**Aim of the task:** Note how many lines in the entries below contain the string "Twitter", and answer with that number and no other text.

**Page images and extracted text:**
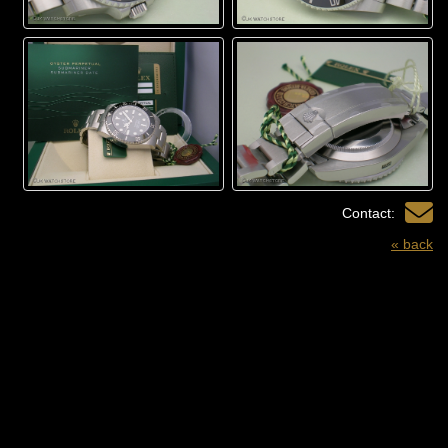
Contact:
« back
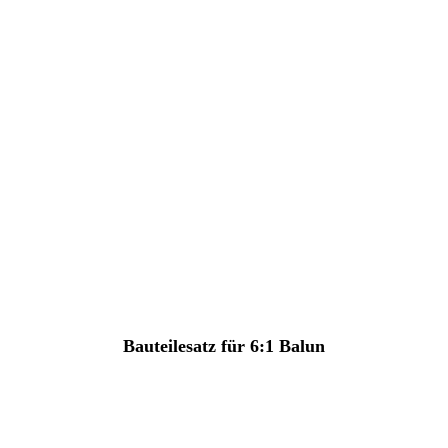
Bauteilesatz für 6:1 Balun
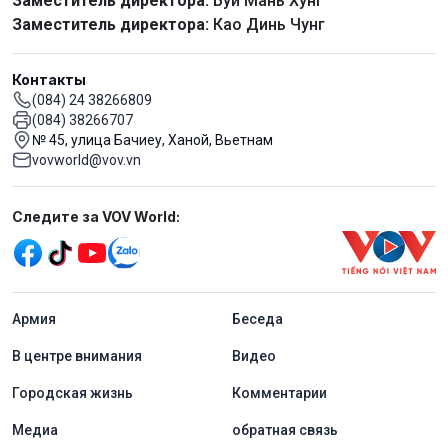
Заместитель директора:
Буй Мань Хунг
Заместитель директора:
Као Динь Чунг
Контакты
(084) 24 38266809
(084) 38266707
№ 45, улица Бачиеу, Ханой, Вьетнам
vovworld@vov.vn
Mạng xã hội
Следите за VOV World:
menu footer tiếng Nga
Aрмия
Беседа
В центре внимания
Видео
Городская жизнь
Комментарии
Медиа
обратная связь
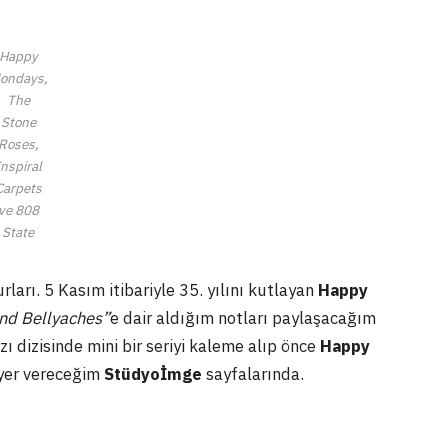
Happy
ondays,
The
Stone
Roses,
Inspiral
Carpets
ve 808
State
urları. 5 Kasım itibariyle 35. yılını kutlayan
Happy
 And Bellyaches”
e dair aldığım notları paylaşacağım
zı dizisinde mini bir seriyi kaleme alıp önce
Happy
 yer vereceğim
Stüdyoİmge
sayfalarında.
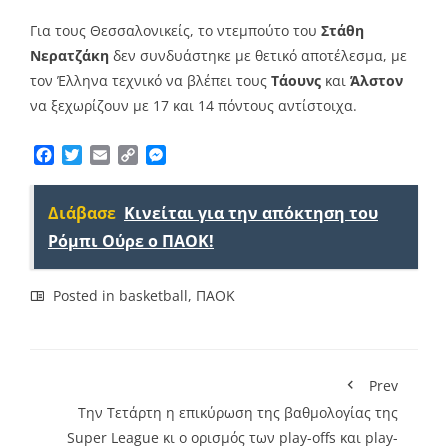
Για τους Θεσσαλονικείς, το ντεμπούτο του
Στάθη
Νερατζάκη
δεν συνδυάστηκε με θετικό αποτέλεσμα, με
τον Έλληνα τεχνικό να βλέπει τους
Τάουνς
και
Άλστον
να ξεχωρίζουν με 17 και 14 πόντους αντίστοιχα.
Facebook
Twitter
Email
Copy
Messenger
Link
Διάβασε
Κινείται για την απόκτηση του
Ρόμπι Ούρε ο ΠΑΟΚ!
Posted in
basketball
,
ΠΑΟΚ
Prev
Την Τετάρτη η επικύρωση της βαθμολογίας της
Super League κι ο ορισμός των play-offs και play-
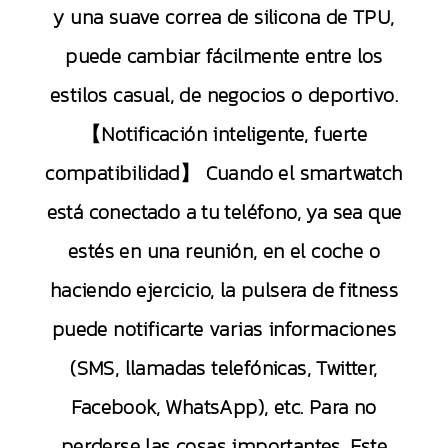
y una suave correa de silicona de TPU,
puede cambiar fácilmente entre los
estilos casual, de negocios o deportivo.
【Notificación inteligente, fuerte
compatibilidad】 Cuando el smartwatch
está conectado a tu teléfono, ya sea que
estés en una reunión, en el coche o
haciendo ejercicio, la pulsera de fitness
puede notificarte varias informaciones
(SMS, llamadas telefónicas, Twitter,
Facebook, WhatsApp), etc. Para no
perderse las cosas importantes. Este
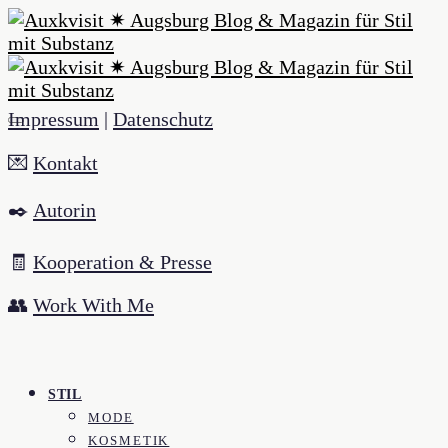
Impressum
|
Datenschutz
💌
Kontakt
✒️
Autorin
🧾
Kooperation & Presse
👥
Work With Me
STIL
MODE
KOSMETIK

**Solution to the problem:** 2